SAN JOSE, CA - With so much research focused on disease diagnosis using artificial intelligence, it's easy to overlook a largely untapped resource that could wield at least as much firepower to reinvent healthcare for the better. That resource is the deep patient, according to a May 11 talk at the NVIDIA GPU Technology Conference.
How do you build the deep patient?

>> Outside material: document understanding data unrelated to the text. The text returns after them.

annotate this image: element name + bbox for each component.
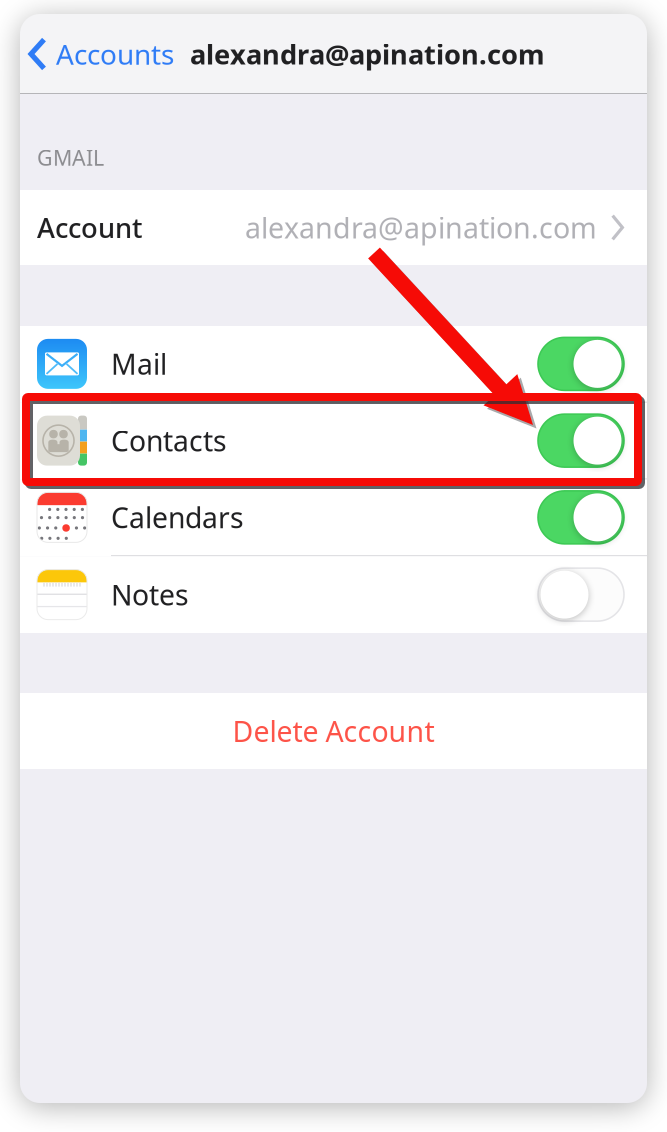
staticText: Mail [111, 345, 167, 383]
button[interactable]: Notes [20, 556, 647, 633]
staticText: GMAIL [37, 143, 104, 172]
button[interactable]: Accounts [28, 21, 174, 87]
button[interactable]: Delete Account [20, 693, 647, 769]
button[interactable]: Mail [20, 326, 647, 403]
button[interactable]: Contacts [20, 403, 647, 480]
staticText: Account [37, 209, 142, 246]
button[interactable]: Calendars [20, 480, 647, 556]
staticText: Accounts [56, 35, 174, 73]
staticText: Calendars [111, 498, 244, 537]
staticText: Contacts [111, 421, 227, 460]
staticText: alexandra@apination.com [190, 36, 545, 72]
staticText: Delete Account [232, 712, 434, 750]
staticText: alexandra@apination.com [245, 208, 597, 247]
button[interactable]: Account [20, 190, 647, 265]
staticText: Notes [111, 575, 189, 614]
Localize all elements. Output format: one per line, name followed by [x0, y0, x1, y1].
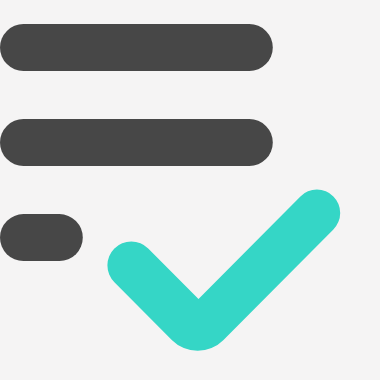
button[interactable]: Checklist complete: [0, 0, 380, 380]
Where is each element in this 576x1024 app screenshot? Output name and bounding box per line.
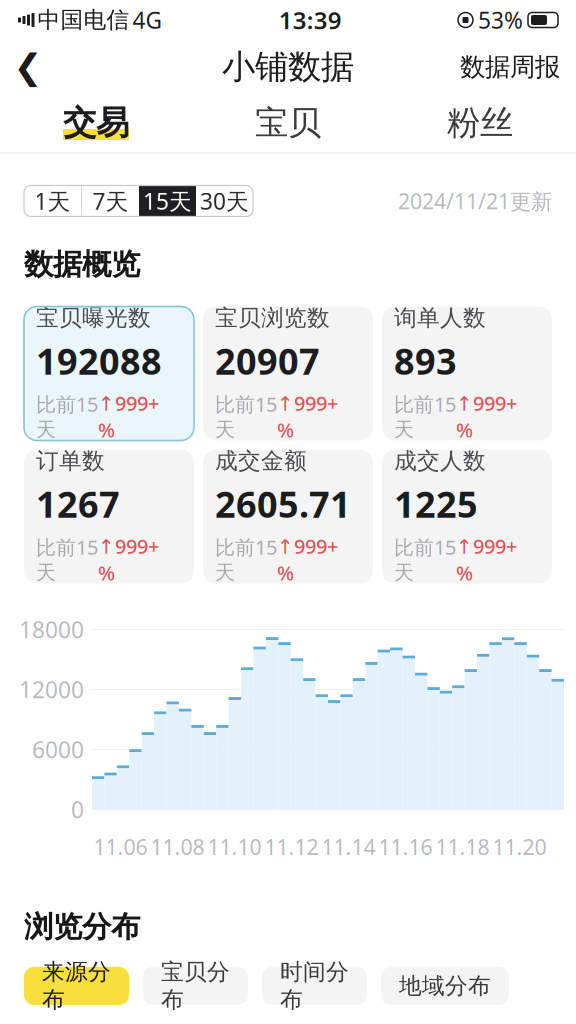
staticText: 11.08 [150, 832, 204, 861]
staticText: 询单人数 [394, 304, 486, 332]
staticText: ↑999+% [98, 390, 159, 443]
staticText: 1267 [36, 480, 120, 528]
button[interactable]: 宝贝分布 [143, 967, 248, 1005]
staticText: 11.10 [208, 832, 262, 861]
staticText: 30天 [200, 186, 249, 216]
button[interactable]: 7天 [82, 186, 139, 216]
button[interactable]: 1天 [24, 186, 81, 216]
staticText: 比前15天 [36, 534, 98, 585]
staticText: 比前15天 [36, 391, 98, 442]
button[interactable]: 来源分布 [24, 967, 129, 1005]
staticText: ↑999+% [277, 390, 338, 443]
staticText: 192088 [36, 337, 162, 385]
staticText: 中国电信 [38, 6, 130, 34]
staticText: 交易 [63, 102, 129, 143]
staticText: 11.18 [436, 832, 490, 861]
staticText: 比前15天 [215, 391, 277, 442]
staticText: 比前15天 [394, 391, 456, 442]
staticText: 宝贝曝光数 [36, 304, 151, 332]
staticText: 浏览分布 [24, 909, 140, 945]
button[interactable]: 询单人数 [382, 306, 552, 440]
button[interactable]: 宝贝曝光数 [24, 306, 194, 440]
staticText: 宝贝 [255, 102, 321, 143]
button[interactable]: 订单数 [24, 450, 194, 584]
button[interactable]: 30天 [196, 186, 253, 216]
staticText: 18000 [19, 614, 84, 645]
staticText: ↑999+% [98, 533, 159, 586]
button[interactable]: 宝贝浏览数 [203, 306, 373, 440]
staticText: 6000 [32, 734, 84, 765]
button[interactable]: 成交金额 [203, 450, 373, 584]
staticText: 11.14 [322, 832, 376, 861]
staticText: 15天 [143, 186, 192, 216]
staticText: 12000 [19, 674, 84, 705]
button[interactable]: 成交人数 [382, 450, 552, 584]
button[interactable]: 地域分布 [381, 967, 509, 1005]
staticText: 地域分布 [399, 972, 491, 1000]
button[interactable]: 粉丝 [384, 94, 576, 152]
button[interactable]: 数据周报 [444, 40, 576, 94]
staticText: 4G [132, 5, 162, 35]
staticText: 小铺数据 [222, 46, 354, 87]
staticText: 7天 [92, 186, 128, 216]
staticText: 893 [394, 337, 457, 385]
button[interactable]: 时间分布 [262, 967, 367, 1005]
staticText: 11.06 [94, 832, 148, 861]
staticText: 1天 [34, 186, 70, 216]
staticText: 成交金额 [215, 447, 307, 475]
staticText: 11.16 [378, 832, 432, 861]
staticText: 来源分布 [42, 958, 111, 1014]
staticText: ↑999+% [456, 533, 517, 586]
staticText: 数据周报 [460, 51, 560, 82]
staticText: 时间分布 [280, 958, 349, 1014]
staticText: 0 [71, 794, 84, 825]
staticText: 订单数 [36, 447, 105, 475]
staticText: 20907 [215, 337, 320, 385]
staticText: 宝贝分布 [161, 958, 230, 1014]
staticText: ❮ [14, 47, 42, 87]
staticText: 2024/11/21更新 [398, 187, 552, 215]
button[interactable]: 交易 [0, 94, 192, 152]
button[interactable]: 15天 [139, 186, 196, 216]
staticText: 2605.71 [215, 480, 351, 528]
staticText: 比前15天 [394, 534, 456, 585]
staticText: 11.20 [492, 832, 546, 861]
staticText: 13:39 [279, 4, 342, 36]
button[interactable]: Back [0, 40, 56, 94]
staticText: 宝贝浏览数 [215, 304, 330, 332]
staticText: 数据概览 [24, 246, 140, 282]
staticText: ↑999+% [456, 390, 517, 443]
staticText: 粉丝 [447, 102, 513, 143]
staticText: 53% [478, 5, 523, 35]
staticText: ↑999+% [277, 533, 338, 586]
staticText: 11.12 [264, 832, 318, 861]
staticText: 成交人数 [394, 447, 486, 475]
staticText: 1225 [394, 480, 478, 528]
staticText: 比前15天 [215, 534, 277, 585]
button[interactable]: 宝贝 [192, 94, 384, 152]
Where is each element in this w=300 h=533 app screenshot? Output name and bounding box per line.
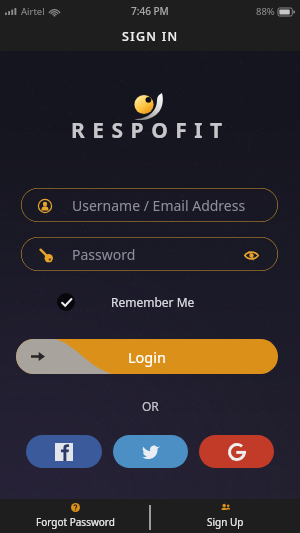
staticText: 7:46 PM (131, 4, 169, 18)
button[interactable]: Sign Up (150, 499, 300, 533)
staticText: Remember Me (111, 294, 195, 310)
button[interactable]: Sign in with Google (199, 435, 274, 468)
button[interactable]: Password (21, 237, 278, 271)
button[interactable]: Remember Me (57, 292, 195, 311)
staticText: Airtel (21, 5, 45, 18)
button[interactable]: Username / Email Address (21, 188, 278, 222)
staticText: 88% (256, 5, 275, 18)
staticText: OR (142, 398, 159, 414)
staticText: Username / Email Address (72, 196, 246, 215)
button[interactable]: Sign in with Twitter (113, 435, 188, 468)
button[interactable]: Sign in with Facebook (26, 435, 102, 468)
staticText: Sign Up (207, 515, 244, 529)
staticText: Forgot Password (36, 515, 115, 529)
button[interactable]: Forgot Password (0, 499, 150, 533)
staticText: Password (72, 245, 136, 264)
staticText: SIGN IN (122, 28, 179, 45)
button[interactable]: Login (16, 339, 278, 374)
staticText: RESPOFIT (71, 116, 230, 145)
staticText: Login (128, 347, 166, 367)
button[interactable]: Show password (243, 247, 259, 263)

In a nutshell, you use deep learning to process patient data and derive representations of the patient that can be used to predict diseases that might develop -- and do it better than current methods, explained Riccardo Miotto, PhD, a data scientist at Icahn School of Medicine at Mount Sinai in New York City.
"The idea ... is basically to use deep learning to process patient data in the electronic health record ... that can be effectively used to predict future patient events and for other unsupervised clinical tasks," Miotto said in his talk.
Predicting outcomes from raw data
The deep-patient framework involves extracting electronic health records (EHRs) from a data warehouse and aggregating them by patient. The warehouse includes different kinds of data, such as structured data in the form of lab tests, medications, and procedures; unstructured data, including clinical notes; and demographic data such as age, gender, and race.
The deep-patient process takes the different data types and normalizes clinically relevant disease phenotypes, grouping similar concepts in the same clinical category to reduce information dispersion, he said. This grouping is known as a "bag of phenotypes." Users can then employ the data to make predictions about patient outcomes, perform drug targeting, predict patient similarities, or do other data modeling tasks.
For the study, Miotto led a team that modeled the data architecture on a pipeline that had worked in the lab. In the study model, the EHR data were modeled as a series of layers, with each successive layer using as input the output of the preceding layer. The last layer was the deep-patient representation.
For this, "we took the diagnosis, particularly the ICD-9 codes, we took lab tests -- not the results, just the presence of the tests -- we took medications and procedures, and we parsed the clinical notes, extracting terms using annotators, and then applied modeling on the clinical notes," Miotto said.
For every patient, the data were averaged into a single representation, and then demographic data were incorporated, averaging the phenotypes and aggregating them by patient into the aforementioned bag of phenotypes.
"We were just counting the number of times each phenotype was appearing, so basically we didn't handle time in this study," Miotto said. The data were incorporated into the network framework to create the patient representation used for analysis, which can include a wide range of tasks such as data clustering, similarity, and topology analysis.
"You can then predict events, you can use standalone classifiers, and you can fine-tune the network so it's pretty approachable for differently skilled people," he said.
Predicting disease
The study predicted the possibility that a patient would develop a new disease within a certain amount of time given his or her current clinical status. The training set included about 1.6 million patients treated between 1980 and 2013.
The test set included 100,000 patients with new diagnoses in 2014, evaluating 79 diseases based on ICD-9 codes such as endocrinology, cardiology, and oncology. Outliers were removed.
"We trained the patient model, we trained the classifier on top of the training set, we applied the model to the test data so that every patient was represented as a vector of disease risk probabilities, and we were evaluating these predictions over different time windows," Miotto said.
The results were compared with other techniques such as raw EHR, principal component analysis (PCA), k-means, and generalized method of moments (GMM) analysis -- and it outperformed them all, producing an area under the curve (AUC) of 0.79 versus the other methods.
Different classification methods including random forest classifier and support vector machines were also tested and found to be effective. An analysis of results based on disease prediction with strict time periods was also more effective than current models, Miotto said.
Accuracy of deep-patient model for disease prediction | |
Disease | AUC |
Liver cancer | 0.93 |
Regional enteritis and ulcerative colitis | 0.91 |
Congestive heart failure | 0.90 |
Chronic kidney disease | 0.89 |
Personality disorders | 0.89 |
Schizophrenia | 0.88 |
Multiple myeloma | 0.87 |
Coronary atherosclerosis | 0.84 |
Patient stratification
The group is working on a new project involving patient stratification in an attempt to understand the complexity of patient populations, Miotto said.
Imagine that you have a cohort of patients with a certain disease, he said. The task is to classify them, see what they might have in common, and see if they can be subgrouped into certain clusters. The patients may have common problems or similar characteristics that, once analyzed, could lead to better drugs or treatment paths.
The study used the Mount Sinai BioBank containing information on everything from DNA, RNA, and the patient's microbiome to diagnoses, drugs, and procedures employed.
"The idea is to design more precise risk models and maybe develop better drugs for patients," Miotto said.
The deep-patient model enables the leveraging of EHRs toward improved patient representation, he concluded. In terms of cons, the individual patient representations are not interpretable, and future studies need to better incorporate the element of time.
In response to an audience question seeking real-world examples of patients helped by such analyses, Miotto said it was a great question but that it comes a couple of years too early.
Another audience member said that most chronic diseases are merely a collection of symptoms based on lifestyle choices, and recommended that a more holistic approach to modeling based on this knowledge might improve the results in future studies.